Esaretname-yi Ays Dört/

Bir alanda daha var olmak ihtiyacından doğan tamamen kişisel bir sorun; kendini ifade etme mecburiyeti.

Bir alanda daha, çünkü buradayım ve mümkün olduğunca başka yerlere de “bura” demek istiyorum. Buralar bereketli, buralar sınırsız, buralar sözlerimi saçabildiğim her yer, şapkamın altındayım ve şapkamın tereği kainatı kaplıyor.

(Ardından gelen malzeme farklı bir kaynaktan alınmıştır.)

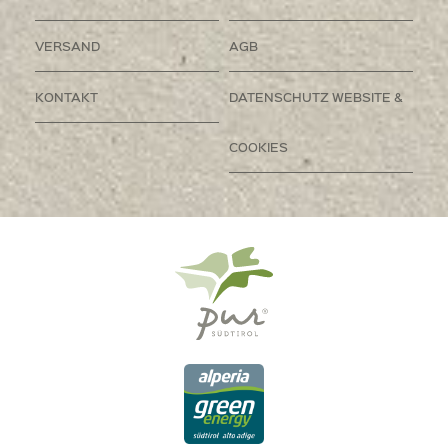
VERSAND
AGB
KONTAKT
DATENSCHUTZ WEBSITE &
COOKIES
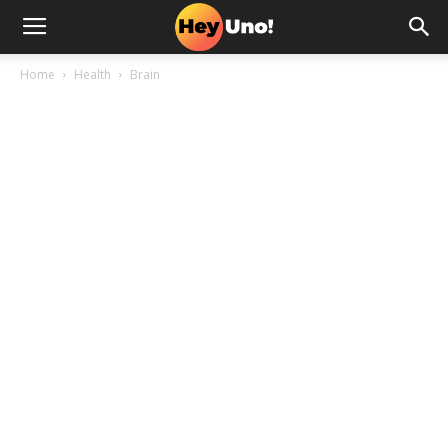
Home
Health
Brain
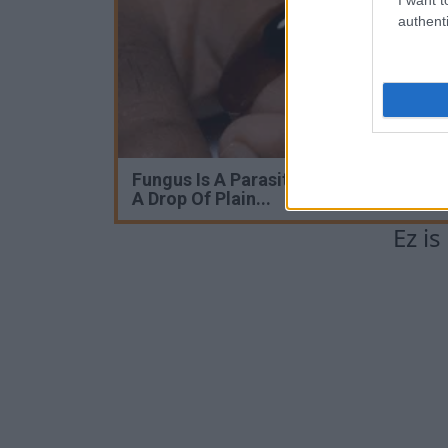
authenti
Fungus Is A Parasite, And It Dies From
A Drop Of Plain...
Ez i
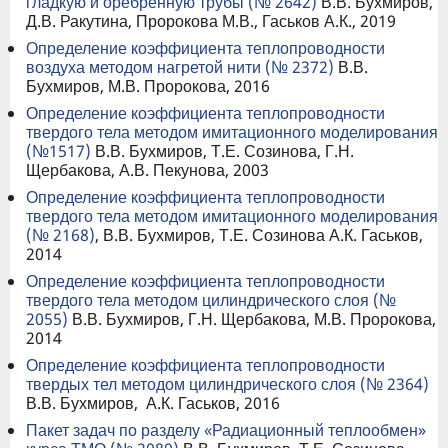
гладкую и оребренную трубы (№ 2642)
В.В. Бухмиров,
Д.В. Ракутина, Пророкова М.В., Гаськов А.К., 2019
Определение коэффициента теплопроводности
воздуха методом нагретой нити (№ 2372)
В.В.
Бухмиров, М.В. Пророкова, 2016
Определение коэффициента теплопроводности
твердого тела методом имитационного моделирования
(№1517)
В.В. Бухмиров, Т.Е. Созинова, Г.Н.
Щербакова, А.В. Пекунова, 2003
Определение коэффициента теплопроводности
твердого тела методом имитационного моделирования
(№ 2168)
, В.В. Бухмиров, Т.Е. Созинова А.К. Гаськов,
2014
Определение коэффициента теплопроводности
твердого тела методом цилиндрического слоя (№
2055)
В.В. Бухмиров, Г.Н. Щербакова, М.В. Пророкова,
2014
Определение коэффициента теплопроводности
твердых тел методом цилиндрического слоя (№ 2364)
В.В. Бухмиров, А.К. Гаськов, 2016
Пакет задач по разделу «Радиационный теплообмен»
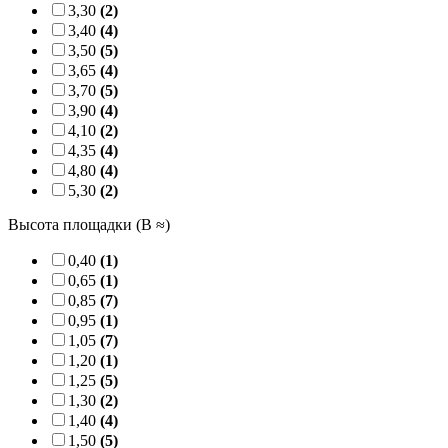
3,30
(2)
3,40
(4)
3,50
(5)
3,65
(4)
3,70
(5)
3,90
(4)
4,10
(2)
4,35
(4)
4,80
(4)
5,30
(2)
Высота площадки (B ≈)
0,40
(1)
0,65
(1)
0,85
(7)
0,95
(1)
1,05
(7)
1,20
(1)
1,25
(5)
1,30
(2)
1,40
(4)
1,50
(5)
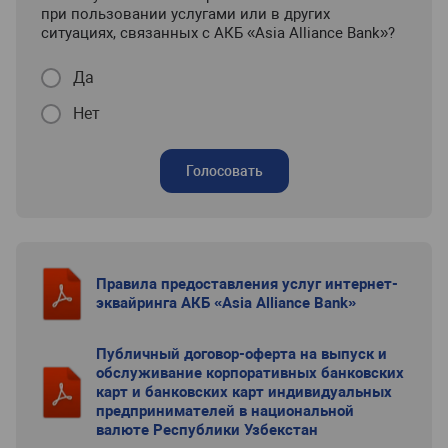
при пользовании услугами или в других
ситуациях, связанных с АКБ «Asia Alliance Bank»?
Да
Нет
Голосовать
Правила предоставления услуг интернет-
эквайринга АКБ «Asia Alliance Bank»
Публичный договор-оферта на выпуск и
обслуживание корпоративных банковских
карт и банковских карт индивидуальных
предпринимателей в национальной
валюте Республики Узбекстан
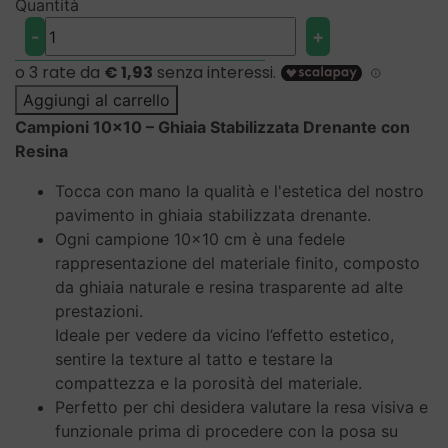
Quantità
Campioni
-
+
10x10
–
Ghiaia
Aggiungi al carrello
Stabilizzata
Campioni 10x10 – Ghiaia Stabilizzata Drenante con
Drenante
Resina
con
Tocca con mano la qualità e l'estetica del nostro
Resina
pavimento in ghiaia stabilizzata drenante.
quantità
Ogni campione 10x10 cm è una fedele
rappresentazione del materiale finito, composto
da ghiaia naturale e resina trasparente ad alte
prestazioni.
Ideale per vedere da vicino l’effetto estetico,
sentire la texture al tatto e testare la
compattezza e la porosità del materiale.
Perfetto per chi desidera valutare la resa visiva e
funzionale prima di procedere con la posa su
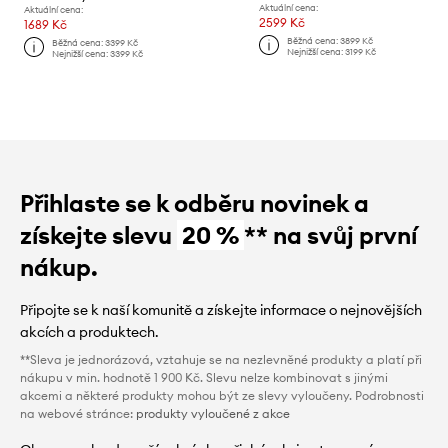
Aktuální cena:
Aktuální cena:
2599 Kč
1689 Kč
Běžná cena:
3899 Kč
Běžná cena:
3399 Kč
Nejnižší cena:
3199 Kč
Nejnižší cena:
3399 Kč
Přihlaste se k odběru novinek a
získejte slevu
20 %
** na svůj první
nákup.
Připojte se k naší komunitě a získejte informace o nejnovějších
akcích a produktech.
**Sleva je jednorázová, vztahuje se na nezlevněné produkty a platí při
nákupu v min. hodnotě 1 900 Kč. Slevu nelze kombinovat s jinými
akcemi a některé produkty mohou být ze slevy vyloučeny. Podrobnosti
na webové stránce:
produkty vyloučené z akce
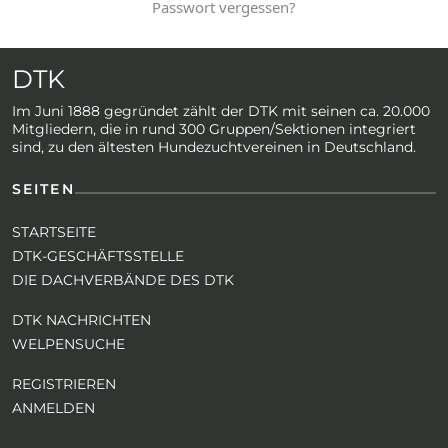
Passwort vergessen?
DTK
Im Juni 1888 gegründet zählt der DTK mit seinen ca. 20.000
Mitgliedern, die in rund 300 Gruppen/Sektionen integriert
sind, zu den ältesten Hundezuchtvereinen in Deutschland.
SEITEN
STARTSEITE
DTK-GESCHÄFTSSTELLE
DIE DACHVERBÄNDE DES DTK
DTK NACHRICHTEN
WELPENSUCHE
REGISTRIEREN
ANMELDEN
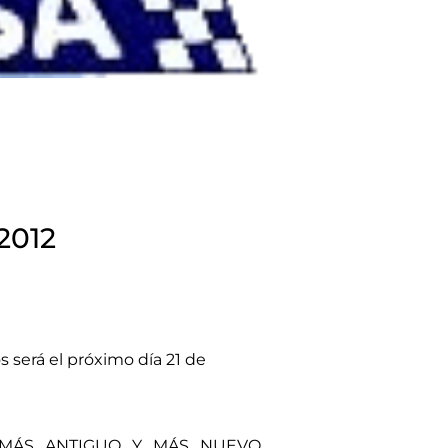
2012
s será el próximo día 21 de
 MÁS ANTIGUO Y MÁS NUEVO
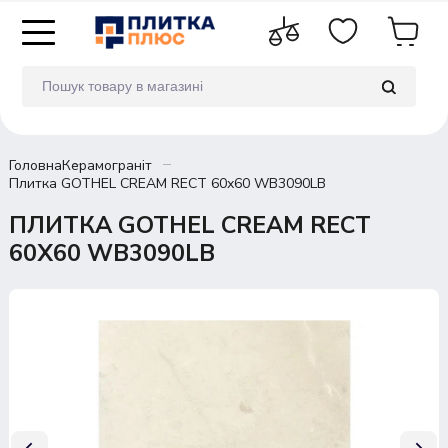
Головна
Керамограніт
Плитка GOTHEL CREAM RECT 60х60 WB3090LB
ПЛИТКА GOTHEL CREAM RECT
60Х60 WB3090LB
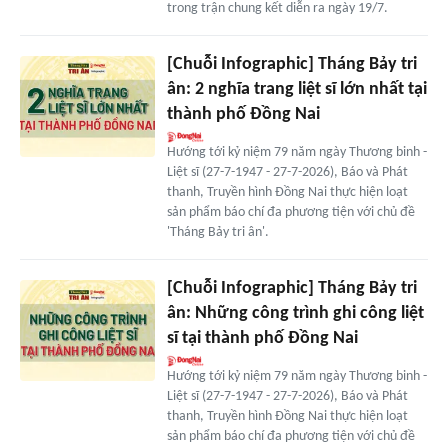
trong trận chung kết diễn ra ngày 19/7.
[Chuỗi Infographic] Tháng Bảy tri
ân: 2 nghĩa trang liệt sĩ lớn nhất tại
thành phố Đồng Nai
Hướng tới kỷ niệm 79 năm ngày Thương binh -
Liệt sĩ (27-7-1947 - 27-7-2026), Báo và Phát
thanh, Truyền hình Đồng Nai thực hiện loạt
sản phẩm báo chí đa phương tiện với chủ đề
'Tháng Bảy tri ân'.
[Chuỗi Infographic] Tháng Bảy tri
ân: Những công trình ghi công liệt
sĩ tại thành phố Đồng Nai
Hướng tới kỷ niệm 79 năm ngày Thương binh -
Liệt sĩ (27-7-1947 - 27-7-2026), Báo và Phát
thanh, Truyền hình Đồng Nai thực hiện loạt
sản phẩm báo chí đa phương tiện với chủ đề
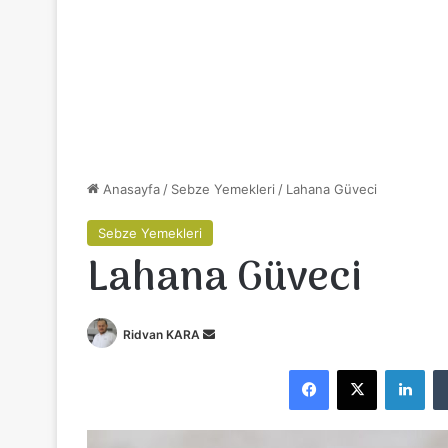
Anasayfa
/
Sebze Yemekleri
/
Lahana Güveci
Sebze Yemekleri
Lahana Güveci
Ridvan KARA
B
i
Facebook
X
LinkedIn
r
e
-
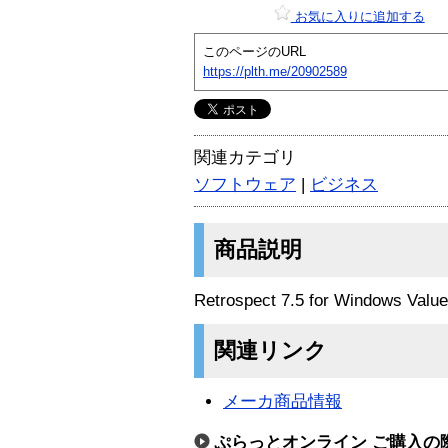
お気に入りに追加する
このページのURL
https://plth.me/20902589
関連カテゴリ
ソフトウェア
|
ビジネス
商品説明
Retrospect 7.5 for Windows V
関連リンク
メーカ商品情報
ぷらっとオンライン ご購入の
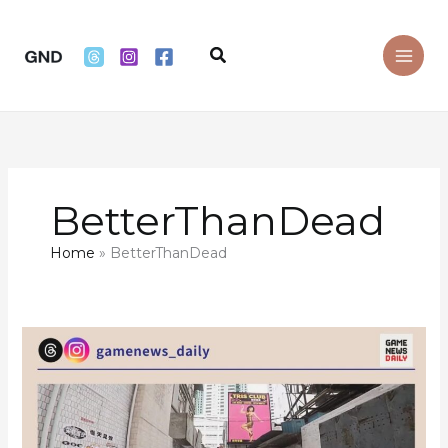
Skip
to
Search
content
BetterThanDead
Home
BetterThanDead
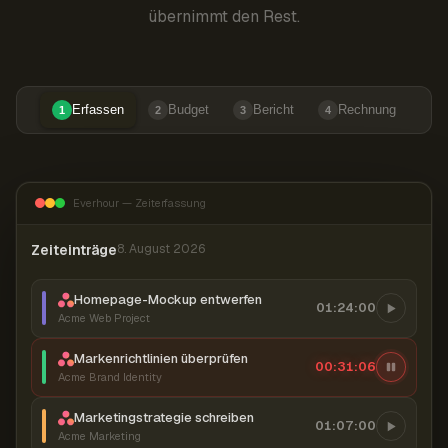
übernimmt den Rest.
Erfassen
Budget
Bericht
Rechnung
1
2
3
4
Everhour — Zeiterfassung
Zeiteinträge
8. August 2026
Homepage-Mockup entwerfen
01:24:00
Acme Web Project
Markenrichtlinien überprüfen
00:31:07
Acme Brand Identity
Marketingstrategie schreiben
01:07:00
Acme Marketing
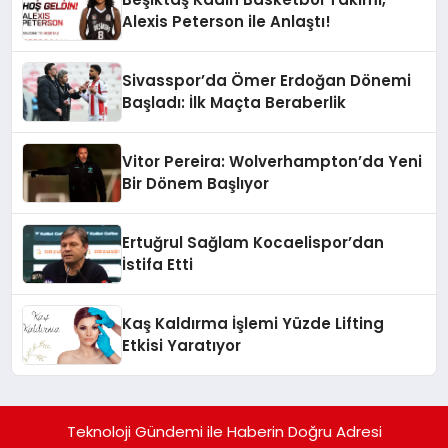
Alexis Peterson ile Anlaştı!
Sivasspor’da Ömer Erdoğan Dönemi
Başladı: İlk Maçta Beraberlik
Vitor Pereira: Wolverhampton’da Yeni
Bir Dönem Başlıyor
Ertuğrul Sağlam Kocaelispor’dan
İstifa Etti
Kaş Kaldırma İşlemi Yüzde Lifting
Etkisi Yaratıyor
Teknoloji Gündemi ile Haberin Doğru Adresi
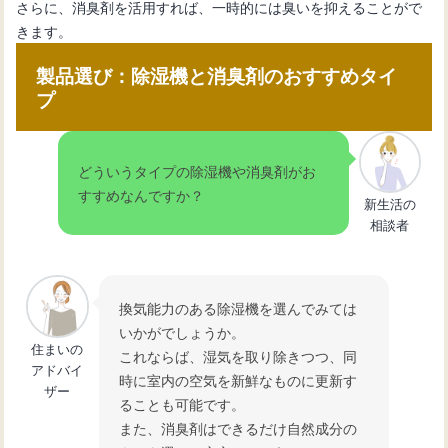
さらに、消臭剤を活用すれば、一時的には臭いを抑えることがで
きます。
製品選び：除湿機と消臭剤のおすすめタイ
プ
どういうタイプの除湿機や消臭剤がお
すすめなんですか？
新生活の
相談者
換気能力のある除湿機を選んでみては
いかがでしょうか。
住まいの
これならば、湿気を取り除きつつ、同
アドバイ
時に室内の空気を新鮮なものに更新す
ザー
ることも可能です。
また、消臭剤はできるだけ自然成分の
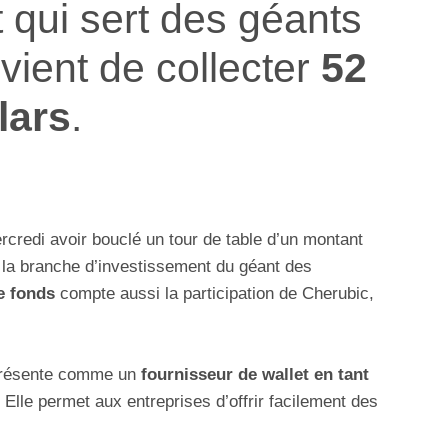
 qui sert des géants
 vient de collecter
52
lars
.
credi avoir bouclé un tour de table d’un montant
 la branche d’investissement du géant des
e fonds
compte aussi la participation de Cherubic,
présente comme un
fournisseur de wallet en tant
. Elle permet aux entreprises d’offrir facilement des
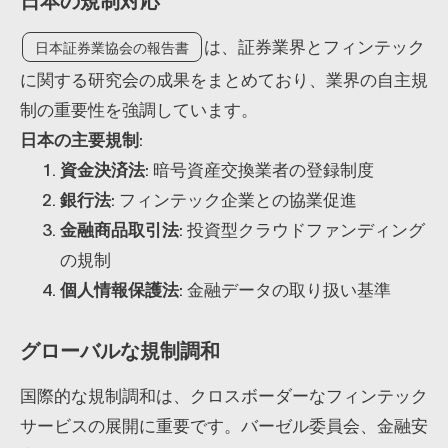
は、証券業界とフィンテック
日本証券業協会の報告書
に関する研究会の成果をまとめており、業界の自主規
制の重要性を強調しています。
日本の主要規制
:
資金決済法
: 暗号資産交換業者の登録制度
銀行法
: フィンテック企業との協業促進
金融商品取引法
: 投資型クラウドファンディング
の規制
個人情報保護法
: 金融データの取り扱い基準
グローバルな規制調和
国際的な規制調和は、クロスボーダーなフィンテック
サービスの展開に重要です。バーゼル委員会、金融安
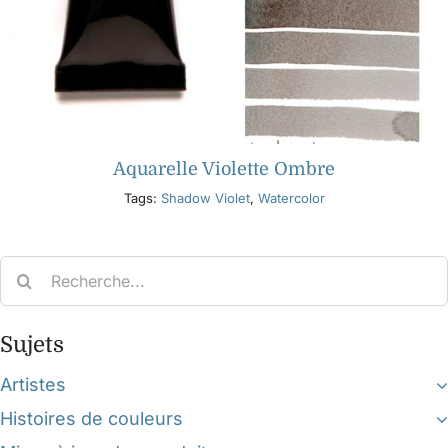
Aquarelle Violette Ombre
Tags:
Shadow Violet
,
Watercolor
Search
for:
Sujets
Artistes
Histoires de couleurs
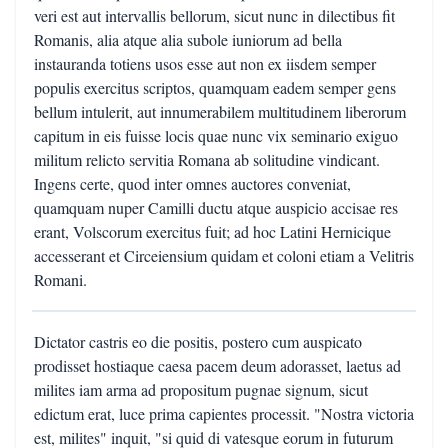
veri est aut intervallis bellorum, sicut nunc in dilectibus fit
Romanis, alia atque alia subole iuniorum ad bella
instauranda totiens usos esse aut non ex iisdem semper
populis exercitus scriptos, quamquam eadem semper gens
bellum intulerit, aut innumerabilem multitudinem liberorum
capitum in eis fuisse locis quae nunc vix seminario exiguo
militum relicto servitia Romana ab solitudine vindicant.
Ingens certe, quod inter omnes auctores conveniat,
quamquam nuper Camilli ductu atque auspicio accisae res
erant, Volscorum exercitus fuit; ad hoc Latini Hernicique
accesserant et Circeiensium quidam et coloni etiam a Velitris
Romani.
Dictator castris eo die positis, postero cum auspicato
prodisset hostiaque caesa pacem deum adorasset, laetus ad
milites iam arma ad propositum pugnae signum, sicut
edictum erat, luce prima capientes processit. "Nostra victoria
est, milites" inquit, "si quid di vatesque eorum in futurum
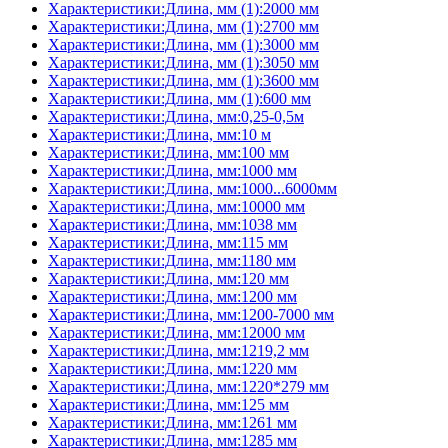
Характеристики:Длина, мм (1):2000 мм
Характеристики:Длина, мм (1):2700 мм
Характеристики:Длина, мм (1):3000 мм
Характеристики:Длина, мм (1):3050 мм
Характеристики:Длина, мм (1):3600 мм
Характеристики:Длина, мм (1):600 мм
Характеристики:Длина, мм:0,25-0,5м
Характеристики:Длина, мм:10 м
Характеристики:Длина, мм:100 мм
Характеристики:Длина, мм:1000 мм
Характеристики:Длина, мм:1000...6000мм
Характеристики:Длина, мм:10000 мм
Характеристики:Длина, мм:1038 мм
Характеристики:Длина, мм:115 мм
Характеристики:Длина, мм:1180 мм
Характеристики:Длина, мм:120 мм
Характеристики:Длина, мм:1200 мм
Характеристики:Длина, мм:1200-7000 мм
Характеристики:Длина, мм:12000 мм
Характеристики:Длина, мм:1219,2 мм
Характеристики:Длина, мм:1220 мм
Характеристики:Длина, мм:1220*279 мм
Характеристики:Длина, мм:125 мм
Характеристики:Длина, мм:1261 мм
Характеристики:Длина, мм:1285 мм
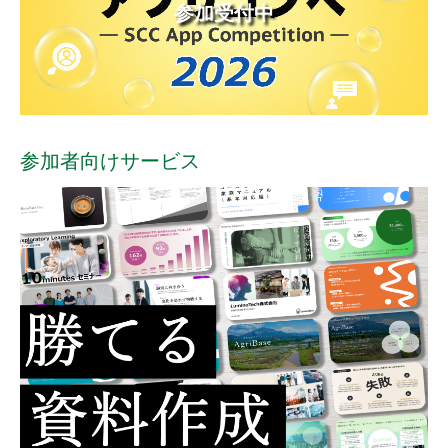
参加受付中
参加者向けサービス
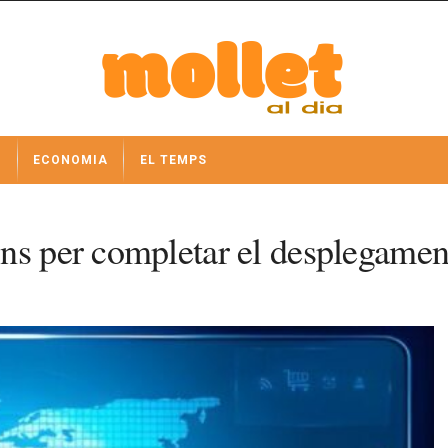
I
ECONOMIA
EL TEMPS
ns per completar el desplegament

Sözler dört bir yanı kendilerine yurt tutuyor. Sözler senden daha hızlı, sözler senden üstün, senin vesilenle çıkmıyor da seni kendine sözcü seçmiş gibiler. O kadar yüce mi bu sözler, dile gelmek için çırpınırken nasıl da basitler. Ne sözler hikmetli ne susuşlarda mananın m’si var. Kimse sana o soruyu sormuyor fakat içinde bir cevap verme ihtiyacı, handiyse soruyu kendin icat edeceksin zira o ihtiyaç kuduruyor parmaklarının ucunda, bir bura daha istiyorsun. Niçin? Yalnızca varlığını hatırlatmak için. Varlık hatırlatılır mı, varlık var olur, varlık olunur, oluverilir, sen ne olacaksın büyüyünce diyorlar, var olacağım diyorsun, her yerde var. Fakat sen var olurken, var olmak için bunca saçılmışken kendini koruma ihtiyacın ne olacak?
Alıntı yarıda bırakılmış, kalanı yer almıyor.